CSSI Developed Disk Array Recovery Including RAID-0, -5 and -6
And said SSDs 100-150x more reliable that HDDs
This is a Press Release edited by StorageNewsletter.com on July 9, 2012 at 3:04 pmBased in South Africa, Computer Storage Services (CSSI) has developed a technology allowing recovery from multiple hard drive failures with a near perfect rate.
The technology and automation recovery system reconstruct RAID data and perform reconstruction on multiple drive failure RAIDs with a rate near 100%.
The company recoverd data from bad sectors, even after the defective sectors had been allocated or inaccessible sectors. This allows for complete recovery of data bases, file systems, email exchange or outlook files, and other file formats. However, this technology is a derivative in the data recovery field as it allows for the recovery of RAID systems where more than two or three drives had failed on a storage array, NAS or SAN device.
This technology, according to James Grcic, MD of CSSI, "allows us to reconstruct RAID systems that used to take us weeks … that now by analysing the RAID structure and automating the procedure, can be reduced to days, or in some cases hours through a unique intelligent way of calculated the sequence, structure and parity data algorithm of the failed devices and reconstructing the data even from defective sectors, that results in a perfect recovery of files, folders and the data volumes."

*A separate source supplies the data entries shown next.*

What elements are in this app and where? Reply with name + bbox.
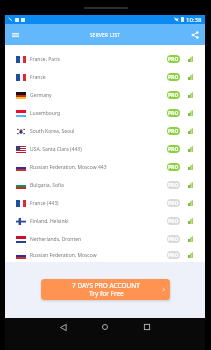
staticText: France bbox=[30, 74, 46, 81]
staticText: Try for Free bbox=[89, 289, 124, 298]
staticText: PRO bbox=[168, 56, 179, 63]
button[interactable]: Germany bbox=[5, 86, 205, 104]
staticText: France, Paris bbox=[30, 56, 60, 63]
staticText: PRO bbox=[168, 110, 179, 117]
button[interactable]: Russian Federation, Moscow 443 bbox=[5, 158, 205, 176]
button[interactable]: Bulgaria, Sofia bbox=[5, 176, 205, 194]
staticText: PRO bbox=[168, 252, 179, 259]
staticText: Russian Federation, Moscow 443 bbox=[30, 164, 107, 171]
button[interactable]: Open navigation menu bbox=[5, 24, 26, 45]
staticText: USA, Santa Clara (443) bbox=[30, 146, 82, 153]
button[interactable]: France bbox=[5, 68, 205, 86]
staticText: PRO bbox=[168, 218, 179, 225]
button[interactable]: USA, Santa Clara (443) bbox=[5, 140, 205, 158]
staticText: 7 DAYS PRO ACCOUNT bbox=[72, 281, 140, 290]
staticText: PRO bbox=[168, 164, 179, 171]
staticText: Russian Federation, Moscow bbox=[30, 252, 97, 259]
staticText: 10:38 bbox=[186, 16, 202, 24]
staticText: Germany bbox=[30, 92, 52, 99]
staticText: PRO bbox=[168, 128, 179, 135]
button[interactable]: Finland, Helsinki bbox=[5, 212, 205, 230]
staticText: Luxembourg bbox=[30, 110, 61, 117]
staticText: Bulgaria, Sofia bbox=[30, 182, 64, 189]
button[interactable]: Share bbox=[184, 24, 205, 45]
button[interactable]: Back bbox=[54, 318, 72, 336]
button[interactable]: 7 DAYS PRO ACCOUNT bbox=[41, 279, 170, 300]
staticText: PRO bbox=[168, 236, 179, 243]
button[interactable]: Russian Federation, Moscow bbox=[5, 248, 205, 262]
staticText: PRO bbox=[168, 92, 179, 99]
staticText: SERVER LIST bbox=[90, 32, 121, 38]
button[interactable]: Recent apps bbox=[138, 318, 156, 336]
staticText: France (443) bbox=[30, 200, 59, 207]
button[interactable]: Home bbox=[96, 318, 114, 336]
staticText: South Korea, Seoul bbox=[30, 128, 75, 135]
button[interactable]: France (443) bbox=[5, 194, 205, 212]
button[interactable]: South Korea, Seoul bbox=[5, 122, 205, 140]
staticText: PRO bbox=[168, 200, 179, 207]
staticText: Finland, Helsinki bbox=[30, 218, 69, 225]
staticText: PRO bbox=[168, 74, 179, 81]
staticText: PRO bbox=[168, 146, 179, 153]
staticText: Netherlands, Dronten bbox=[30, 236, 82, 243]
button[interactable]: Luxembourg bbox=[5, 104, 205, 122]
staticText: PRO bbox=[168, 182, 179, 189]
button[interactable]: France, Paris bbox=[5, 50, 205, 68]
button[interactable]: Netherlands, Dronten bbox=[5, 230, 205, 248]
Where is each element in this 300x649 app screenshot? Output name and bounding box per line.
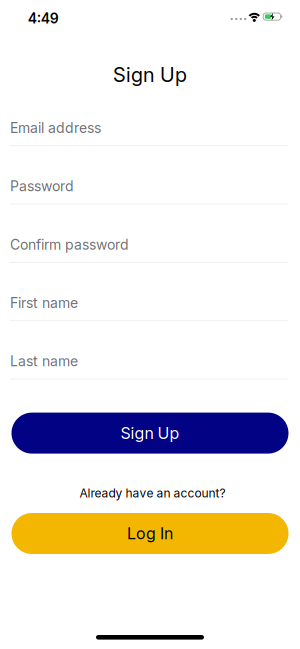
button[interactable]: Sign Up	[12, 413, 288, 454]
button[interactable]: Password	[10, 178, 290, 204]
staticText: Confirm password	[10, 236, 129, 253]
staticText: Sign Up	[113, 63, 187, 87]
staticText: Email address	[10, 120, 101, 136]
staticText: Log In	[127, 524, 173, 543]
button[interactable]: Email address	[10, 119, 290, 146]
staticText: Password	[10, 178, 74, 194]
staticText: Already have an account?	[80, 486, 226, 500]
staticText: First name	[10, 295, 78, 311]
button[interactable]: Last name	[10, 352, 290, 380]
button[interactable]: Confirm password	[10, 236, 290, 263]
staticText: Sign Up	[120, 424, 180, 443]
button[interactable]: First name	[10, 294, 290, 321]
button[interactable]: Log In	[12, 513, 288, 554]
staticText: 4:49	[28, 10, 59, 26]
staticText: Last name	[10, 353, 78, 370]
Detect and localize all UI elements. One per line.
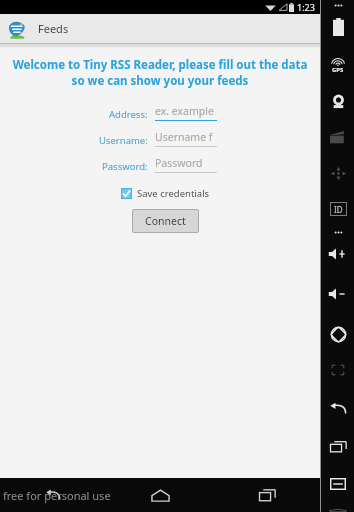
button[interactable]: Battery xyxy=(325,14,351,40)
button[interactable]: Volume up xyxy=(325,241,351,267)
button[interactable]: Recents xyxy=(325,433,351,459)
button[interactable]: Home xyxy=(107,478,214,512)
staticText: Welcome to Tiny RSS Reader, please fill … xyxy=(6,57,314,88)
button[interactable]: GPS xyxy=(325,52,351,78)
button[interactable]: Rotate xyxy=(325,321,351,347)
button[interactable]: D-pad xyxy=(325,160,351,186)
button[interactable]: Menu xyxy=(325,471,351,497)
button[interactable]: Volume down xyxy=(325,281,351,307)
staticText: Username f xyxy=(155,130,213,144)
button[interactable]: Home xyxy=(325,509,351,512)
staticText: ID xyxy=(334,204,343,215)
staticText: Feeds xyxy=(38,21,69,36)
button[interactable]: Back xyxy=(325,395,351,421)
button[interactable]: Recents xyxy=(214,478,320,512)
staticText: Password xyxy=(155,156,203,170)
staticText: Address: xyxy=(109,108,148,121)
button[interactable]: Video xyxy=(325,124,351,150)
button[interactable]: ID xyxy=(325,196,351,222)
staticText: 1:23 xyxy=(297,1,315,13)
button[interactable]: Connect xyxy=(132,209,199,233)
button[interactable]: Resize xyxy=(325,357,351,383)
staticText: ex. example xyxy=(155,104,214,118)
staticText: GPS xyxy=(332,66,344,74)
staticText: Save credentials xyxy=(137,187,210,200)
staticText: free for personal use xyxy=(3,488,111,503)
button[interactable]: Back xyxy=(0,478,107,512)
staticText: Connect xyxy=(145,214,186,228)
button[interactable]: Save credentials xyxy=(121,187,320,200)
button[interactable]: Camera xyxy=(325,88,351,114)
staticText: Password: xyxy=(102,160,148,173)
staticText: Username: xyxy=(99,134,148,147)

The method has been under development for just over two years with the understanding of the many different RAID settings, configurations and vendor specific RAID technology, algorithms and configurations, data can now be recovered with about a 40% cost saving and can be completed in 60% to 80% less time than the usual weeks it took to recover from RAID failures, and in most cases could not be even guaranteed.
All clients in 2012 that had failed RAIDs and requested a recovery have had 100% success with this new technology. In some cases the drives had mechanically failed and with the companies lab facilities and systems allowed the recovery of data from the damaged platters, failed heads or from hard drive crashes which then was reassembled, RAID configurations synchronised and the corrupted data was reconstructed each time.
The company is focused on R&D projects to improve recovery methods on SSDs, which CSSI currently has an estimated 75%-80% success rate. It however confirms that the reliability of SSDs is in the region of about 100-150 times more reliable that conventional HDDs, as the return rate is only a fraction of a percentage point in South Africa as measured over the past 12 months.